Cast’ ı yönetmen belirler ve karar verir. Ben yapımcımla paylaştım seçilenleri. Erol Avcı’ yla çalışmak çok zevkli. Benim ismimin ne etki yaratacağını bilmiyorum. Beni tanıyanlar ve önceden çalışanlar koşulsuz geliyorlar çalışmaya onu biliyorum.

 

Hem yönetmen hem oyuncu olmak ne gibi zorluklar getiriyor. Ya da oyuncu yönetiminde avantaj mı oluyor?

 

Zorluk getirmiyor. Özellikle oyuncu psikoojisi ve istediğin sonucu almakta yardımcı oluyor…

 

 

Yazı Tura’da Kenan İmirzalıoğlu ile beraber çalışmıştınız, Ejder Kapanı’nda da berabersiniz. Almodovar ve Fatih Akın da aynı oyuncularla çalışır. Yönetmenlerin bildiği oyuncularla çalışması bir avantaj mıdır?

 

Tıpkı bir orkestra gibi.
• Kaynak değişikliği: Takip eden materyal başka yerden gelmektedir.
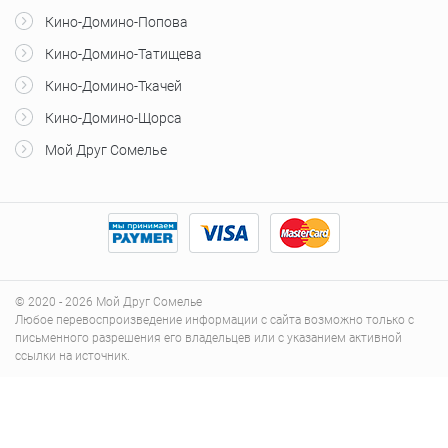
Кино-Домино-Попова
Кино-Домино-Татищева
Кино-Домино-Ткачей
Кино-Домино-Щорса
Мой Друг Сомелье
© 2020 - 2026 Мой Друг Сомелье
Любое перевоспроизведение информации с сайта возможно только с
письменного разрешения его владельцев или с указанием активной
ссылки на источник.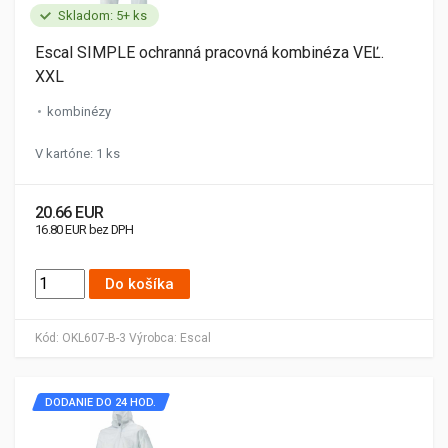
Skladom: 5+ ks
Escal SIMPLE ochranná pracovná kombinéza VEĽ.
XXL
kombinézy
V kartóne: 1 ks
20.66 EUR
16.80 EUR bez DPH
Do košíka
Kód:
OKL607-B-3
Výrobca:
Escal
DODANIE DO 24 HOD.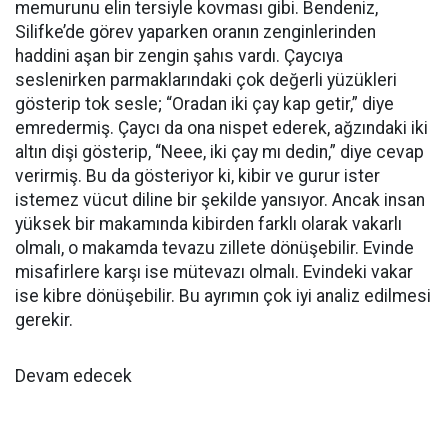
memurunu elin tersiyle kovması gibi. Bendeniz,
Silifke’de görev yaparken oranın zenginlerinden
haddini aşan bir zengin şahıs vardı. Çaycıya
seslenirken parmaklarındaki çok değerli yüzükleri
gösterip tok sesle; “Oradan iki çay kap getir,” diye
emredermiş. Çaycı da ona nispet ederek, ağzındaki iki
altın dişi gösterip, “Neee, iki çay mı dedin,” diye cevap
verirmiş. Bu da gösteriyor ki, kibir ve gurur ister
istemez vücut diline bir şekilde yansıyor. Ancak insan
yüksek bir makamında kibirden farklı olarak vakarlı
olmalı, o makamda tevazu zillete dönüşebilir. Evinde
misafirlere karşı ise mütevazı olmalı. Evindeki vakar
ise kibre dönüşebilir. Bu ayrımın çok iyi analiz edilmesi
gerekir.
Devam edecek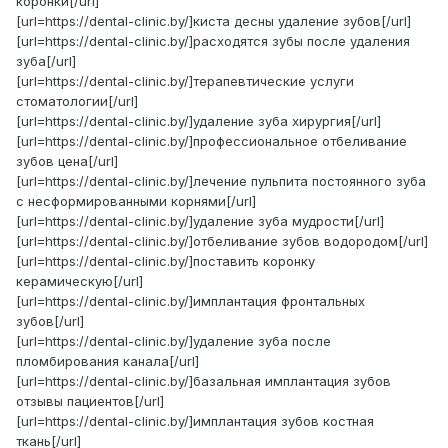
коронки[/url]
[url=https://dental-clinic.by/]киста десны удаление зубов[/url]
[url=https://dental-clinic.by/]расходятся зубы после удаления
зуба[/url]
[url=https://dental-clinic.by/]терапевтические услуги
стоматологии[/url]
[url=https://dental-clinic.by/]удаление зуба хирургия[/url]
[url=https://dental-clinic.by/]профессиональное отбеливание
зубов цена[/url]
[url=https://dental-clinic.by/]лечение пульпита постоянного зуба
с несформированными корнями[/url]
[url=https://dental-clinic.by/]удаление зуба мудрости[/url]
[url=https://dental-clinic.by/]отбеливание зубов водородом[/url]
[url=https://dental-clinic.by/]поставить коронку
керамическую[/url]
[url=https://dental-clinic.by/]имплантация фронтальных
зубов[/url]
[url=https://dental-clinic.by/]удаление зуба после
пломбирования канала[/url]
[url=https://dental-clinic.by/]базальная имплантация зубов
отзывы пациентов[/url]
[url=https://dental-clinic.by/]имплантация зубов костная
ткань[/url]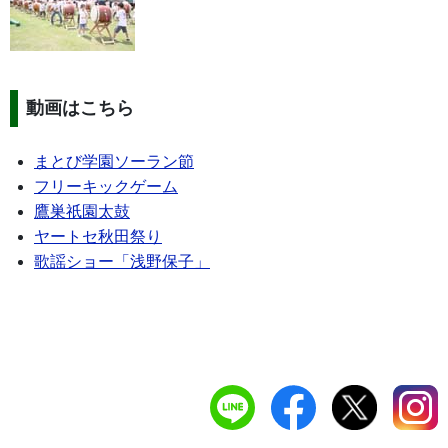
動画はこちら
まとび学園ソーラン節
フリーキックゲーム
鷹巣祇園太鼓
ヤートセ秋田祭り
歌謡ショー「浅野保子」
Ne kadar çok beraber çalarsanız o kadar güzel tınlar sesler. Film koca bir koro gibi. Bildiğiniz müzisyenlerle çalarsanız elinize baget bile almanız gerekmiyor. Göz ucuyla nüanslarda geziyorsunuz.

 

Filmin alt metinlerinde pedofili, savaş sonrası görülen post travmatik stres bozukluğu gibi konular var. Türk sinemasında bu tür konuların fazlaca işlendiğini görmüyorum. Bunun sebebi nedir?

 

Kimse örtünün altına bakmaya cesaret edemiyor. Bir de alttaki karanlıklar dünyasıyla üstteki insanlar karşılaşmak istemiyor. Ayıbımızın toprağa serilmesinden herkes çekiniyor. Bir tür suç ortaklığı yapıyor insanlar.

 

Dizilerde oynadığınız karakterlerde ve son filmlerde mafya babası, polis gibi karakterleri daha çok canlandırdığınızı görüyoruz. Bu tercihinizin sebebi nedir? Toplumsal algının bu tercihinizde etkisi var mı?

 

Toplumsal algıyla ilgili olduğunu sanmıyorum. Karanlık dünyalara bakmayı oralara fener tutmayı seviyorum…

 

Yavuz Turgul, Şener Şen ve sizin oynadığınız filmlerin Yeşilçam’ın parlak günlerinden günümüz Türk sinemasına bir ara geçiş dönemini oluşturduğu düşünüyorum. Bu yorumuma katılır mısınız?

 

Doğrudur. Muhsin Bey filmi aslında bir genre filmidir, sanat filmi gibi de durur. O nedenle döneminde yenidir. Bu iki özellik Yavuz Turgul’ a özgü. Geniş kitleleri etkiler gişe yaparken, alt metinleri güçlü. Okunmasından söylemler de üretebileceğiniz bir ülke sineması yapıyor.

 

90’ların ikinci yarısından 70 filmin çekildiği 2009’a kadarki dönemde Türk sinemasında bir bölünme olduğunu düşünüyorum. Kaliteli ve ödüllü filmlerle, popüler, gişe yapan filmler birbirinden çok ayrıştı. Bunun sebebi sizce nedir? Böyle bir ayrım varsa bu sizi nasıl etkiliyor?

 

Bu dünyada da böyle. Genre ve art-movie filmleri birbiriyle keşişmez dünyada da. Okuyucusu izleyicisi ayrıdır… Ancak kaliteli gişe filmleri bizde az olmakla beraber dünyada sayısız örnekleri vardır.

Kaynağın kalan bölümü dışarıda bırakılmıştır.